Pemahaman Ulama Salaf:
- Al-Hasan Al-Bashri rahimahullah (wafat 110 H) berkata: "Senyummu di hadapan saudaramu adalah sedekah, menyuruh kepada kebaikan adalah sedekah, dan menyingkirkan duri dari jalan adalah sedekah." (Diriwayatkan oleh Ibnu Abi Syaibah dalam Al-Mushannaf)
- Imam Sufyan Ats-Tsauri rahimahullah (wafat 161 H) berkata: "Aku tidak mengetahui suatu amalan yang lebih utama daripada sedekah, karena sedekah itu mencakup seluruh kebaikan." (Diriwayatkan oleh Al-Baihaqi dalam Sy'abul Iman)

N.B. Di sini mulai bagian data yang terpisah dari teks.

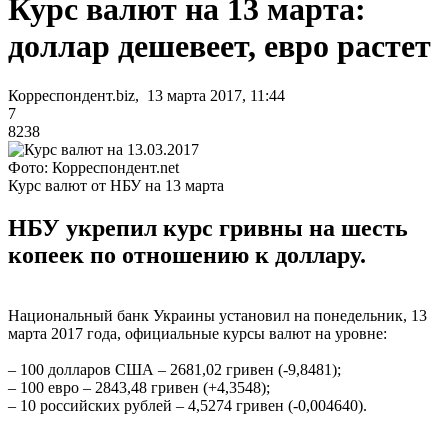
Курс валют на 13 марта:
доллар дешевеет, евро растет
Корреспондент.biz, 13 марта 2017, 11:44
7
8238
Фото: Корреспондент.net
Курс валют от НБУ на 13 марта
НБУ укрепил курс гривны на шесть
копеек по отношению к доллару.
Национальный банк Украины установил на понедельник, 13
марта 2017 года, официальные курсы валют на уровне:
– 100 долларов США – 2681,02 гривен (-9,8481);
– 100 евро – 2843,48 гривен (+4,3548);
– 10 российских рублей – 4,5274 гривен (-0,004640).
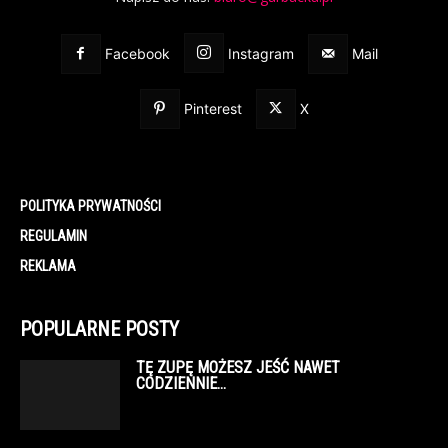
Facebook
Instagram
Mail
Pinterest
X
POLITYKA PRYWATNOŚCI
REGULAMIN
REKLAMA
POPULARNE POSTY
TĘ ZUPĘ MOŻESZ JEŚĆ NAWET
CODZIENNIE…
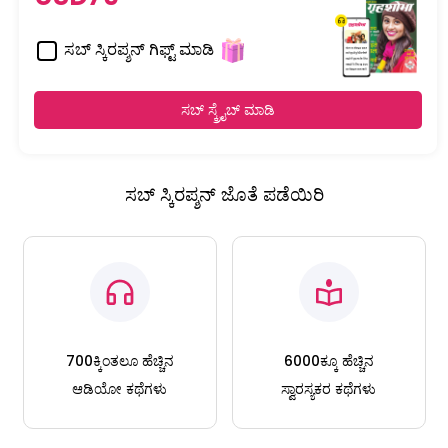
ಸಬ್ ಸ್ಕಿರಪ್ಶನ್ ಗಿಫ್ಟ್ ಮಾಡಿ
ಸಬ್ ಸ್ಕ್ರೈಬ್ ಮಾಡಿ
ಸಬ್ ಸ್ಕಿರಪ್ಶನ್ ಜೊತೆ ಪಡೆಯಿರಿ
700ಕ್ಕಿಂತಲೂ ಹೆಚ್ಚಿನ
6000ಕ್ಕೂ ಹೆಚ್ಚಿನ
ಆಡಿಯೋ ಕಥೆಗಳು
ಸ್ವಾರಸ್ಯಕರ ಕಥೆಗಳು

- Ibnu Rajab Al-Hanbali rahimahullah (wafat 795 H) dalam Jami'ul 'Ulum wal Hikam (2/295) menjelaskan: "Hadits ini menunjukkan bahwa setiap perbuatan baik yang dilakukan seorang Muslim kepada orang lain, baik berupa harta, tenaga, atau bahkan sekadar wajah yang berseri, maka ia termasuk sedekah yang berpahala."
Penerapan Hadits:
Hadits ini mengajarkan bahwa:
- Sedekah tidak terbatas pada harta
- Setiap kebaikan sekecil apapun bernilai ibadah
- Seorang Muslim tidak boleh meremehkan kebaikan sekecil apapun
- Pintu kebaikan sangat luas dan terbuka bagi semua orang
Story Telling
Diriwayatkan dari Abu Hurairah radhiyallahu 'anhu, ia berkata: Rasulullah ﷺ bersabda:
"كُلُّ سُلَامَى مِنَ النَّاسِ عَلَيْهِ صَدَقَةٌ، كُلَّ يَوْمٍ تَطْلُعُ فِيهِ الشَّمْسُ تَعْدِلُ بَيْنَ اثْنَيْنِ صَدَقَةٌ، وَتُعِينُ الرَّجُلَ فِي دَابَّتِهِ فَتَحْمِلُهُ عَلَيْهَا أَوْ تَرْفَعُ لَهُ عَلَيْهَا مَتَاعَهُ صَدَقَةٌ، وَالْكَلِمَةُ الطَّيِّبَةُ صَدَقَةٌ، وَبِكُلِّ خَطْوَةٍ تَمْشِيهَا إِلَى الصَّلَاةِ صَدَقَةٌ، وَتُمِيطُ الْأَذَى عَنِ الطَّرِيقِ صَدَقَةٌ"
"Setiap ruas tulang manusia wajib atasnya sedekah setiap hari di mana matahari terbit. Engkau mendamaikan dua orang yang berselisih adalah sedekah. Engkau membantu seseorang menaiki kendaraannya atau mengangkatkan barangnya ke atas kendaraan adalah sedekah. Perkataan yang baik adalah sedekah. Setiap langkah yang engkau ayunkan menuju shalat adalah sedekah. Dan engkau menyingkirkan duri dari jalan adalah sedekah." (HR. Al-Bukhari dan Muslim)
Imam Ibnu Hajar Al-Asqalani rahimahullah dalam Fathul Bari (11/407) menjelaskan: "Hadits ini menunjukkan betapa mudahnya meraih pahala sedekah. Seseorang bisa mendapatkan pahala sedekah hanya dengan tersenyum, berkata baik, atau menyingkirkan gangguan dari jalan."
Kesimpulan Praktis
- Jangan remehkan kebaikan kecil - Senyuman, kata-kata baik, atau membantu orang lain adalah sedekah
- Perbanyak kebaikan setiap hari - Setiap anggota tubuh bisa menjadi sarana sedekah
- Niatkan karena Allah - Agar setiap kebaikan menjadi ibadah yang berpahala
- Jadilah pribadi yang bermanfaat - Sebaik-baik manusia adalah yang paling bermanfaat bagi orang lain
Semoga Allah memberi kita taufik untuk mengikuti petunjuk Al-Qur'an, sunnah Nabi ﷺ, dan pemahaman para ulama Ahlus Sunnah.